I was sure that officer will surely kill it tomorrow if I don’t. There was no way to escape either. Long distant sea covering my place is unlikely to allow me to swim across, no other ways to rescue it. I am least bothered about my life as there is no meaning for it but puppy has. After thinking for a long time, I took a decision. I wanted to swim across carrying it on my back I was sure that I am going to die if I try to swim, but still something in me a transformed ‘being’ kept hopes of saving other life. Without giving further thought I tried to tie it on my back and jumped in to the sea whirling across the waves!
Till how long could I swim? Only meters I could make it and it was all over. I could not move my arms and legs slowly drowned in it. It was all over,I gave up and I could feel the mourning voice of my puppy on my back.
When I gained consciousness, I saw some doctors around smiling at me. I think I was rescued by the emergency squad. I dint know what happened to that puppy. I was surprised and sad. None talked to me at the hospital and I was taken to jail.

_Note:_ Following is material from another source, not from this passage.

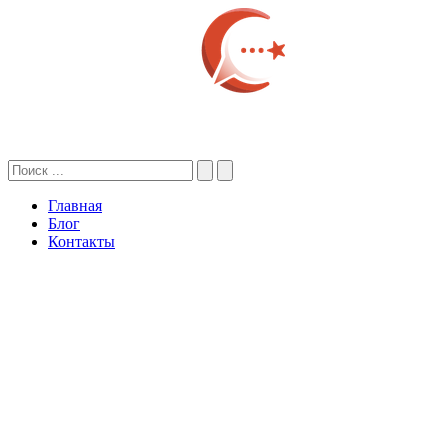
Главная
Блог
Контакты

After a week, jailer came near to me smiled and shook my hand. He politely said to me,
“You have changed a lot since five years. We have no intention to punish rather we need to change all the offending minds to become good. We are happy that we have succeeded in our new experiment. Puppy’s plot was the check point from our side to know your state. Congratulations you have made it and free from today” J
I was shocked, cried and looked around. Heart was pounding with joy and my eyes started to search for the being which gave meaning in my life. I silently enjoyed my freedom and thanked the jailer for recognizing my inner change, surely not deceptive as had appeared at my earlier looks and deeds. I slowly walked out of the jail and at the gate as I truly wished; my lovely puppy was eagerly waiting for me,swagging it’s tail with tilted face. Busted with joy, I ran and carried it in my arms. I kissed it and it did the same.